Waking Up in Seattle Sun.

pale warmth
slowly caresses
the window sill
and creeps in
onto the carpet
and climbs up the bed
and onto my eyes
making me open them

fuck I wish I had blinds
the manager of my apartment
is kind of a dick
and did not give me blinds
to my new place

I did not want to
wake up this early
I should plant a nest of owls
out side of his unit
or maybe some bees

-Anecdotes. Vol. 1

Thursday, April 26, 2012

Rare.

You know you have a rare disease when you call 911 and you have to spell out the name and explain the nature of your disease to the EMTs and the doctors at the Emergency Room.

That said, I am very thankful for the health care that I have been receiving in Seattle.

Just wish I had diseases that were more common… and you know maybe had funding, that might be kind of nice.

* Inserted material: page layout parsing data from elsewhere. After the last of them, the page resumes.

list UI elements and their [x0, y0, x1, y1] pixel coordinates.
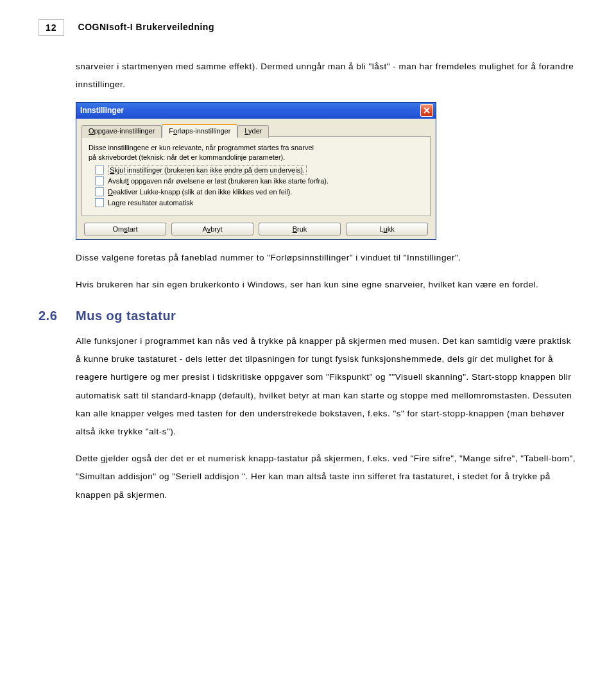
cancel-button[interactable]: Avbryt [171, 223, 253, 235]
dialog-titlebar: Innstillinger [76, 103, 436, 119]
close-button[interactable]: Lukk [346, 223, 428, 235]
intro-paragraph: snarveier i startmenyen med samme effekt… [76, 58, 578, 94]
checkbox-disable-close[interactable] [95, 187, 104, 196]
dialog-description: Disse innstillingene er kun relevante, n… [89, 143, 424, 162]
settings-dialog: Innstillinger Oppgave-innstillinger Forl… [76, 102, 436, 241]
checkbox-label: Avslutt oppgaven når øvelsene er løst (b… [108, 177, 329, 185]
tab-flow-settings[interactable]: Forløps-innstillinger [162, 124, 237, 137]
section-number: 2.6 [38, 309, 62, 323]
checkbox-label: Deaktiver Lukke-knapp (slik at den ikke … [108, 188, 292, 196]
checkbox-save-auto[interactable] [95, 198, 104, 207]
apply-button[interactable]: Bruk [259, 223, 341, 235]
checkbox-label: Skjul innstillinger (brukeren kan ikke e… [108, 166, 307, 175]
tab-task-settings[interactable]: Oppgave-innstillinger [81, 125, 162, 138]
checkbox-hide-settings[interactable] [95, 166, 104, 175]
section-p1: Alle funksjoner i programmet kan nås ved… [76, 332, 578, 441]
checkbox-label: Lagre resultater automatisk [108, 199, 193, 207]
after-dialog-p2: Hvis brukeren har sin egen brukerkonto i… [76, 276, 578, 294]
after-dialog-p1: Disse valgene foretas på faneblad nummer… [76, 249, 578, 267]
tab-sounds[interactable]: Lyder [237, 125, 269, 138]
checkbox-end-task[interactable] [95, 176, 104, 185]
close-icon[interactable] [420, 104, 433, 117]
page-number: 12 [38, 19, 64, 36]
section-title: Mus og tastatur [76, 309, 176, 323]
section-p2: Dette gjelder også der det er et numeris… [76, 450, 578, 504]
doc-title: COGNIsoft-I Brukerveiledning [78, 19, 214, 32]
restart-button[interactable]: Omstart [84, 223, 166, 235]
dialog-title: Innstillinger [80, 106, 124, 115]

They don’t make drugs for them so treatment options are pretty much non existent, and I sure as hell won’t ever see a cure. Not many people have my conditions so there’s not really a demand and research is expensive.

I’ll be lucky if I ever see a fund raiser! I don’t even think I’ve seen those stupid fucking rubber awareness wrist bands. Well, I hate those things anyways so it’s just as well.